El silencio no deja ajenos los dolores y gritos humanos, sino que es para el encuentro con los mismos, en el devenir y en la construcción de tu propio camino. Buscando la voluntad de Dios
Silencio que se llenaba de ecos de gritos de refugiados en tantas “tiendas” de tela o tejidas de noche y estrellas. Gritos desgarradores de tantos y tantos que por otras muchas y muy distintas razones no quieren oír otros ruidos que ensordecen y abruman. Buscan otro tipo de silencio: el de la ausencia de la guerra, de puertas que se cierran ante sus narices, del llanto de niños por calor o frio, del golpe que arroja al desierto…
La tormenta
Me invade un trueno de la tormenta veraniega. Me lleva a otros truenos. El de los que estallan en el cielo y su rugido embiste los oídos de quien no olvida el eco de las bombas, las balas, el hambre, la separación familiar… “Las mujeres se tiran al suelo cubren, asustadas, las cabezas de sus hijos la lluvia deforma el paisaje convirtiendo esta aldea en un campo de círculos mal dibujados. En tierra de azufre y sal no crece la hierba. La vida se detiene: no existe ni techo ni piel para tanto miedo”. Ni techo ni tienda.
Y donde sus rezos si los hay, topan necesariamente con un cielo despiadado, y que como dice Gerad M. Hopkins “fracasan, estallan en pedazos. Impuro y, tal parece, imperdonado”.
Y me pregunto: ¿Mis rezos? Yo lo pongo en interrogante cuando me aturde tanto llanto traído a mi encuentro:
“Difícilmente los puedo llamar orar.
Yo no puedo sacar mi corazón a flote.
Es incapaz de hallar salida hacia lo alto. (…)
Mi cielo es de bronce y de acero mi tierra.
Oh, sí, el acero está mezclado con mi arcilla. Así de amarga es mi indigencia y mi oración no logra eliminarla.
No hay lágrimas. No, no hay lágrimas que puedan ablandar este barro informe: ¡ si aún me quedaran lágrimas!

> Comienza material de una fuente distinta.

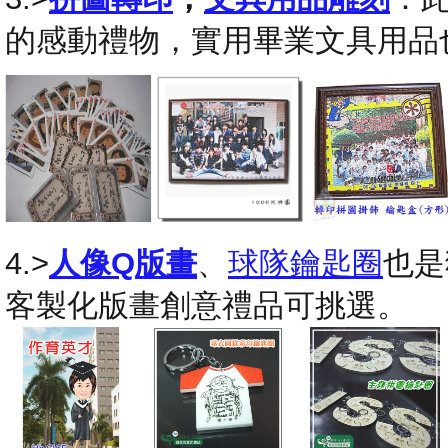
的感動禮物，實用畢業文具用品
4.>
人像Q版畫
、
球隊鑰匙圈
也是
客製化版畫創意禮品可挑選。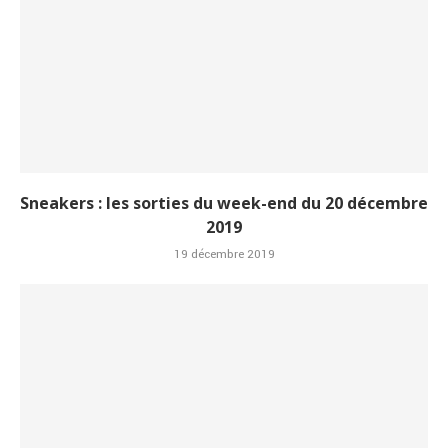
Sneakers : les sorties du week-end du 20 décembre
2019
19 décembre 2019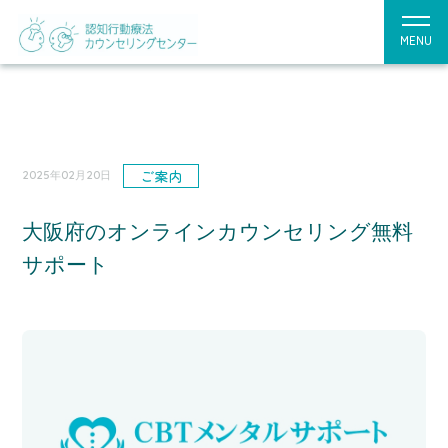
MENU
ご案内
2025年02月20日
大阪府のオンラインカウンセリング無料
サポート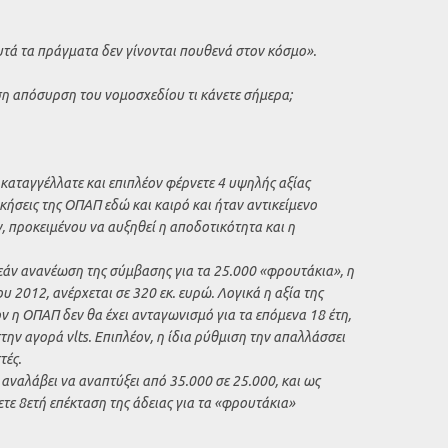
υτά τα πράγματα δεν γίνονται πουθενά στον κόσμο».
ση απόσυρση του νομοσχεδίου τι κάνετε σήμερα;
καταγγέλλατε και επιπλέον φέρνετε 4 υψηλής αξίας
κήσεις της ΟΠΑΠ εδώ και καιρό και ήταν αντικείμενο
 προκειμένου να αυξηθεί η αποδοτικότητα και η
εάν ανανέωση της σύμβασης για τα 25.000 «φρουτάκια», η
υ 2012, ανέρχεται σε 320 εκ. ευρώ. Λογικά η αξία της
ον η ΟΠΑΠ δεν θα έχει ανταγωνισμό για τα επόμενα 18 έτη,
την αγορά vlts. Επιπλέον, η ίδια ρύθμιση την απαλλάσσει
τές.
 αναλάβει να αναπτύξει από 35.000 σε 25.000, και ως
ετε 8ετή επέκταση της άδειας για τα «φρουτάκια»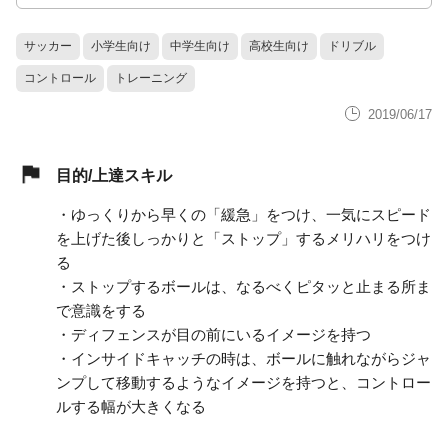
サッカー
小学生向け
中学生向け
高校生向け
ドリブル
コントロール
トレーニング
2019/06/17
目的/上達スキル
・ゆっくりから早くの「緩急」をつけ、一気にスピード
を上げた後しっかりと「ストップ」するメリハリをつけ
る
・ストップするボールは、なるべくピタッと止まる所ま
で意識をする
・ディフェンスが目の前にいるイメージを持つ
・インサイドキャッチの時は、ボールに触れながらジャ
ンプして移動するようなイメージを持つと、コントロー
ルする幅が大きくなる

Esta es la verdad: Una continuada guerra de mis labios batallando con Dios, eso es ahora mi plegaria”
Aquí. Buscando encuentros. Como tantos. Cerca de la América caminante que busca dignidad, o de África a las puertas cerradas de Europa. Y que ni siquiera tiene las llaves de su propia vida. O chapoteando con los desamparados por los mares de Asia.
Yo aquí.
Pegado al suelo. Y agarrado al cielo encerrado en un sagrario.
Huyendo del ruido.
Pero con la soledad sonora, y provocadora, del Encuentro.